Maria von Hammerstein in 1933

Maria Therese von Hammerstein Paasche (1909 – 21 January 2000) was a German anti-Nazi activist and literary researcher. She transported Jews out of Germany in the early years of the Nazi regime and later emigrated from Nazi Germany to Japan, where she lived for several years before settling in the United States.

==Life in Germany==
Hammerstein was born in 1909 in Magdeburg, one of seven children born to Maria von Lüttwitz (daughter of Walther von Lüttwitz) and Kurt von Hammerstein-Equord, a general who would later serve as commander-in-chief of the Reichswehr in the 1930s. She and her siblings were encouraged to explore intellectual and political ideas; she had many Jewish friends and planned to move to Palestine with some of them.

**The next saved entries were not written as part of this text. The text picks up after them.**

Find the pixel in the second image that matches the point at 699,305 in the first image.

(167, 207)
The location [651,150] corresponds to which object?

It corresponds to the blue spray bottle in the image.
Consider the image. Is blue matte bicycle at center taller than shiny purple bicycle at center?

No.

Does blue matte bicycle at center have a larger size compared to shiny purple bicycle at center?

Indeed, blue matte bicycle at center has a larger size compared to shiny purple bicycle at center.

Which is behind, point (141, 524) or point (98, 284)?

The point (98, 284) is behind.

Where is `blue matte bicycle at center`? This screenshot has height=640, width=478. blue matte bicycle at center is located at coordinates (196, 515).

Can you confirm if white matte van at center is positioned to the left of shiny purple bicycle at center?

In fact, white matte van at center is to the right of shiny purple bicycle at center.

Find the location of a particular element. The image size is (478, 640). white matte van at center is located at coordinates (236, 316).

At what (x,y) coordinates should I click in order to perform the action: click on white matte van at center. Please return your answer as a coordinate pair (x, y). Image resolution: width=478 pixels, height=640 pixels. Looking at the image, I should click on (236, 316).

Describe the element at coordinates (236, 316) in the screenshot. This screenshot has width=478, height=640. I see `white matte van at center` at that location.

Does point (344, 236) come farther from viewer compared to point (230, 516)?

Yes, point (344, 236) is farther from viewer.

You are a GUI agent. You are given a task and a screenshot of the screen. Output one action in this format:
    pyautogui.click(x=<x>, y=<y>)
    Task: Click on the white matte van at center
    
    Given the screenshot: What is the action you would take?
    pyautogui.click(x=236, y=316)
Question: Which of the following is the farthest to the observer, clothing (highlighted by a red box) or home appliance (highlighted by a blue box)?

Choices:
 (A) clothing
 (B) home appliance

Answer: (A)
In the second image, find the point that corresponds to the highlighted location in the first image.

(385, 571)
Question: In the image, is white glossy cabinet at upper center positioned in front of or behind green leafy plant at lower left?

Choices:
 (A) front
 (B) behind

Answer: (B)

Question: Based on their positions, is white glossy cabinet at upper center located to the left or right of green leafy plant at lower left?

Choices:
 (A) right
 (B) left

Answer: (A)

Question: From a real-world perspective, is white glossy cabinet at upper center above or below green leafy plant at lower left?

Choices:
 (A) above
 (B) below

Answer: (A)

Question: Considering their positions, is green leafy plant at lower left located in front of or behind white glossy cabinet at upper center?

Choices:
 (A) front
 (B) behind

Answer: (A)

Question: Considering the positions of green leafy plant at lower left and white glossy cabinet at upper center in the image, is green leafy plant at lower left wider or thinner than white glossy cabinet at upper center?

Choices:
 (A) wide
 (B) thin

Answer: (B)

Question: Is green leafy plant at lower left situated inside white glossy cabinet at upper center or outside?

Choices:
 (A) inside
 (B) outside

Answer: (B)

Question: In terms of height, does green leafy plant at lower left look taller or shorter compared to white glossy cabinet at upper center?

She enrolled at a public school where she could study agriculture, and went on to attend the University of Berlin.

Following Adolf Hitler's ascension to power in 1933, she helped Jews and intellectuals escape Germany by taking them to Prague on her motorcycle. She also provided the Jewish and anti-Nazi community in Prague with newspapers and warned them about Nazi plans that she learned from her father. In 1935, she married John H. Paasche, a man of Jewish ancestry whose father, Hans Paasche, was a known pacifist. Maria and John briefly moved to Palestine before returning to Germany due to a typhoid outbreak. They emigrated to Japan after several interrogations by the Gestapo. Maria's father plotted unsuccessfully to kill Hitler in 1939, and two of her brothers took part in another conspiracy to kill Hitler in 1944; her mother and two siblings were imprisoned in concentration camps until the end of World War II.

==Life in the United States==
Maria and John Paasche lived for several years in Japan, where all four of their children were born, but migrated to San Francisco in 1948 due to fears of the German exile community and being monitored by the Japanese police. In San Francisco, Maria initially cleaned houses while John worked in a tomato canning factory. She went on to become a literary researcher, and was fluent in German, French, Russian and English. In later life, she lived in San Francisco's Jewish Home for the Aged; she was the facility's second-ever non-Jewish resident. She died in San Francisco on 21 January 2000 from heart failure.

Paasche was the subject of a 1999 documentary film, Silent Courage: Maria Therese von Hammerstein and Her Battle Against Nazism, which was funded by B'nai B'rith and the German government.